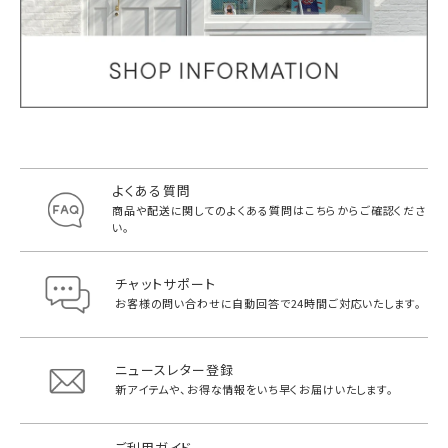
よくある質問
商品や配送に関してのよくある質問は
こちらからご確認くださ
い。
チャットサポート
お客様の問い合わせに自動回答で
24時間ご対応いたします。
ニュースレター登録
新アイテムや、お得な情報をいち早く
お届けいたします。
ご利用ガイド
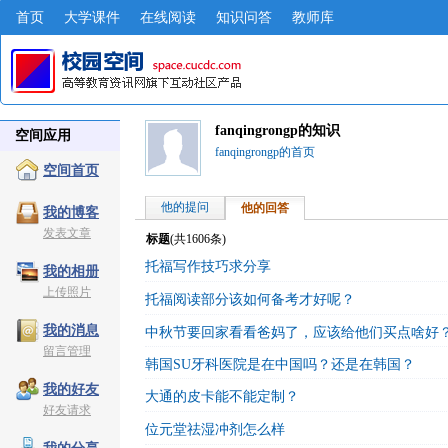
首页
大学课件
在线阅读
知识问答
教师库
fanqingrongp的知识
空间应用
fanqingrongp的首页
空间首页
他的提问
他的回答
我的博客
发表文章
标题
(共
1606
条)
托福写作技巧求分享
我的相册
上传照片
托福阅读部分该如何备考才好呢？
我的消息
中秋节要回家看看爸妈了，应该给他们买点啥好
留言管理
韩国SU牙科医院是在中国吗？还是在韩国？
我的好友
大通的皮卡能不能定制？
好友请求
位元堂祛湿冲剂怎么样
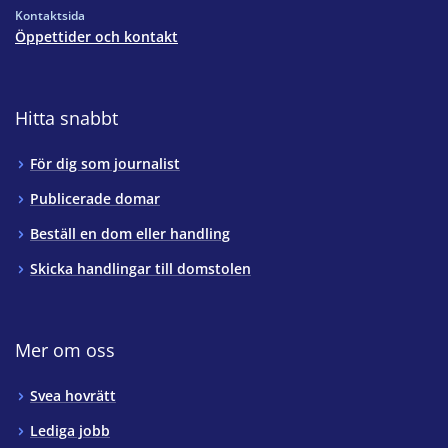
Kontaktsida
Öppettider och kontakt
Hitta snabbt
För dig som journalist
Publicerade domar
Beställ en dom eller handling
Skicka handlingar till domstolen
Mer om oss
Svea hovrätt
Lediga jobb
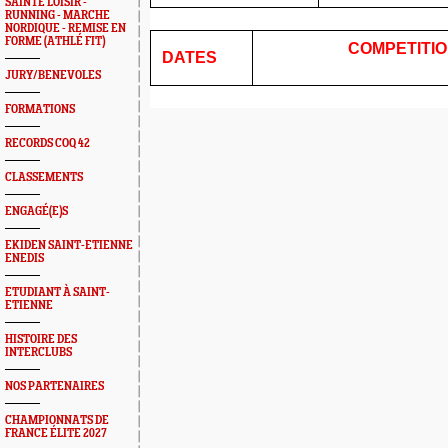
SAINTÉ LOISIR -
RUNNING - MARCHE
NORDIQUE - REMISE EN
FORME (ATHLÉ FIT)
COMPE
DATES
JURY/BENEVOLES
FORMATIONS
RECORDS COQ 42
CLASSEMENTS
ENGAGÉ(E)S
EKIDEN SAINT-ETIENNE
ENEDIS
ETUDIANT À SAINT-
ETIENNE
HISTOIRE DES
INTERCLUBS
NOS PARTENAIRES
CHAMPIONNATS DE
FRANCE ÉLITE 2027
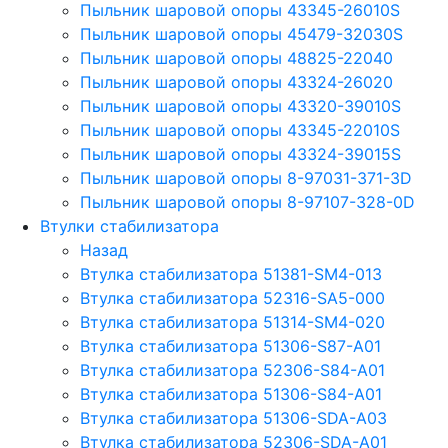
Пыльник шаровой опоры 43345-26010S
Пыльник шаровой опоры 45479-32030S
Пыльник шаровой опоры 48825-22040
Пыльник шаровой опоры 43324-26020
Пыльник шаровой опоры 43320-39010S
Пыльник шаровой опоры 43345-22010S
Пыльник шаровой опоры 43324-39015S
Пыльник шаровой опоры 8-97031-371-3D
Пыльник шаровой опоры 8-97107-328-0D
Втулки стабилизатора
Назад
Втулка стабилизатора 51381-SM4-013
Втулка стабилизатора 52316-SA5-000
Втулка стабилизатора 51314-SM4-020
Втулка стабилизатора 51306-S87-A01
Втулка стабилизатора 52306-S84-A01
Втулка стабилизатора 51306-S84-A01
Втулка стабилизатора 51306-SDA-A03
Втулка стабилизатора 52306-SDA-A01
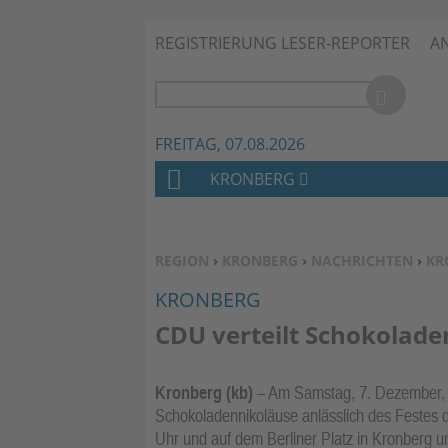
REGISTRIERUNG LESER-REPORTER
A
FREITAG, 07.08.2026
KRONBERG
H
O
M
SIE BEFINDEN SICH HIER:
REGION
›
KRONBERG
›
NACHRICHTEN
›
KR
E
KRONBERG
CDU verteilt Schokolade
Kronberg (kb)
– Am Samstag, 7. Dezember, ve
Schokoladennikoläuse anlässlich des Festes d
Uhr und auf dem Berliner Platz in Kronberg u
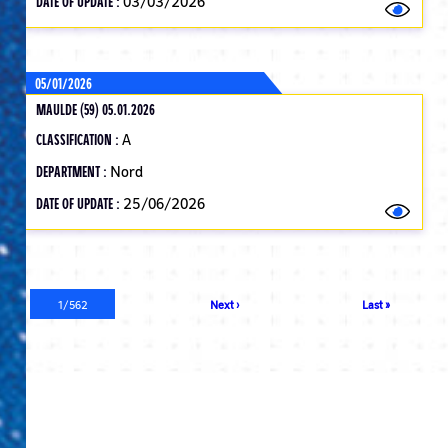
DATE OF UPDATE :
03/03/2026
05/01/2026
MAULDE (59) 05.01.2026
CLASSIFICATION :
A
DEPARTMENT :
Nord
DATE OF UPDATE :
25/06/2026
Pagination
Current
1/562
Next
Next ›
Last
Last »
page
page
page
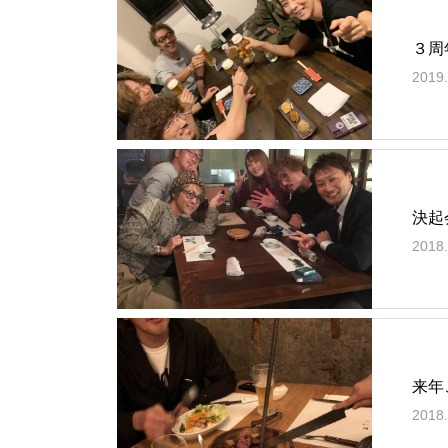
３周
2019.
決起
2018.
来年
2018.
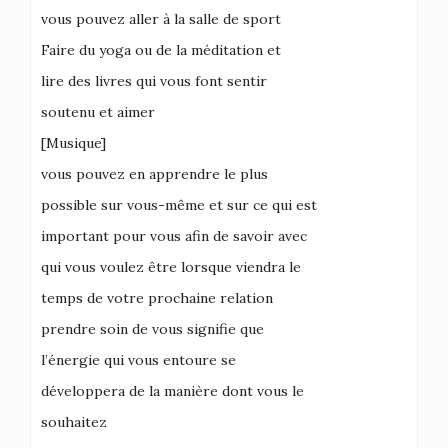
vous pouvez aller à la salle de sport
Faire du yoga ou de la méditation et
lire des livres qui vous font sentir
soutenu et aimer
[Musique]
vous pouvez en apprendre le plus
possible sur vous-même et sur ce qui est
important pour vous afin de savoir avec
qui vous voulez être lorsque viendra le
temps de votre prochaine relation
prendre soin de vous signifie que
l’énergie qui vous entoure se
développera de la manière dont vous le
souhaitez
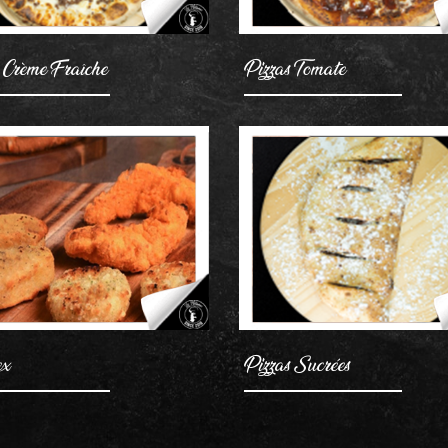
 Crème Fraîche
Pizzas Tomate
AJOUTER
AJOUTER
ex
Pizzas Sucrées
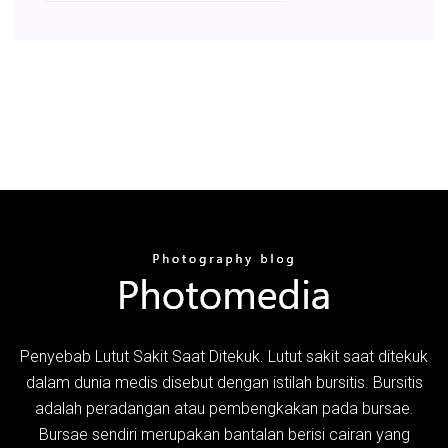
Penyebab Lutut Sakit Saat Ditekuk. Lutut sakit saat ditekuk
dalam dunia medis disebut dengan istilah bursitis. Bursitis
adalah peradangan atau pembengkakan pada bursae.
Bursae sendiri merupakan bantalan berisi cairan yang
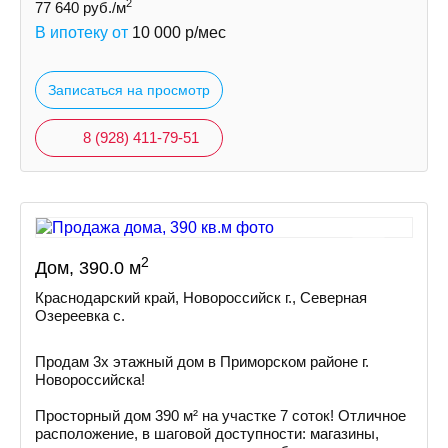
2
77 640
руб./м
В ипотеку от
10 000
р/мес
Записаться на просмотр
8 (928) 411-79-51
2
Дом, 390.0 м
Краснодарский край, Новороссийск г., Северная
Озереевка с.
Продам 3х этажный дом в Приморском районе г.
Новоросcийскa!
Просторный дом 390 м² на участке 7 соток! Отличное
расположение, в шаговой доступности: магазины,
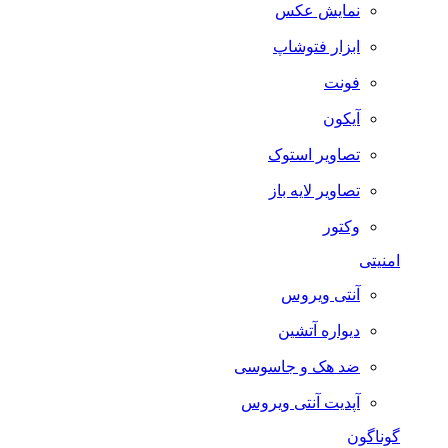
نمایش عکس
ابزار فتوشاپ
فونت
آیکون
تصاویر استوک
تصاویر لایه باز
وکتور
امنیتی
آنتی ویروس
دیواره آتشین
ضد هک و جاسوسی
آپدیت آنتی ویروس
گوناگون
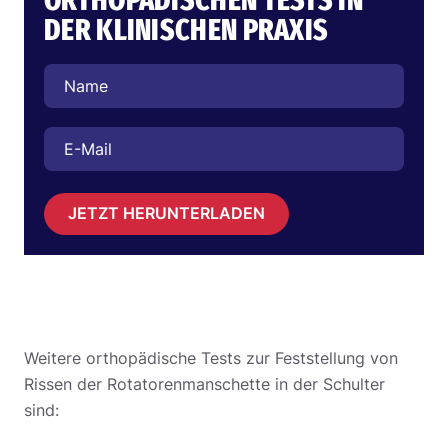
ORTHOPÄDISCHEN TESTS IN
DER KLINISCHEN PRAXIS
JETZT HERUNTERLADEN
Weitere orthopädische Tests zur Feststellung von
Rissen der Rotatorenmanschette in der Schulter
sind:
= = =
• **Directions**: Scanning the data above, copy out every line where "pouvez" is found.

• **Reply**:
vous pouvez aller à la salle de sport
vous pouvez en apprendre le plus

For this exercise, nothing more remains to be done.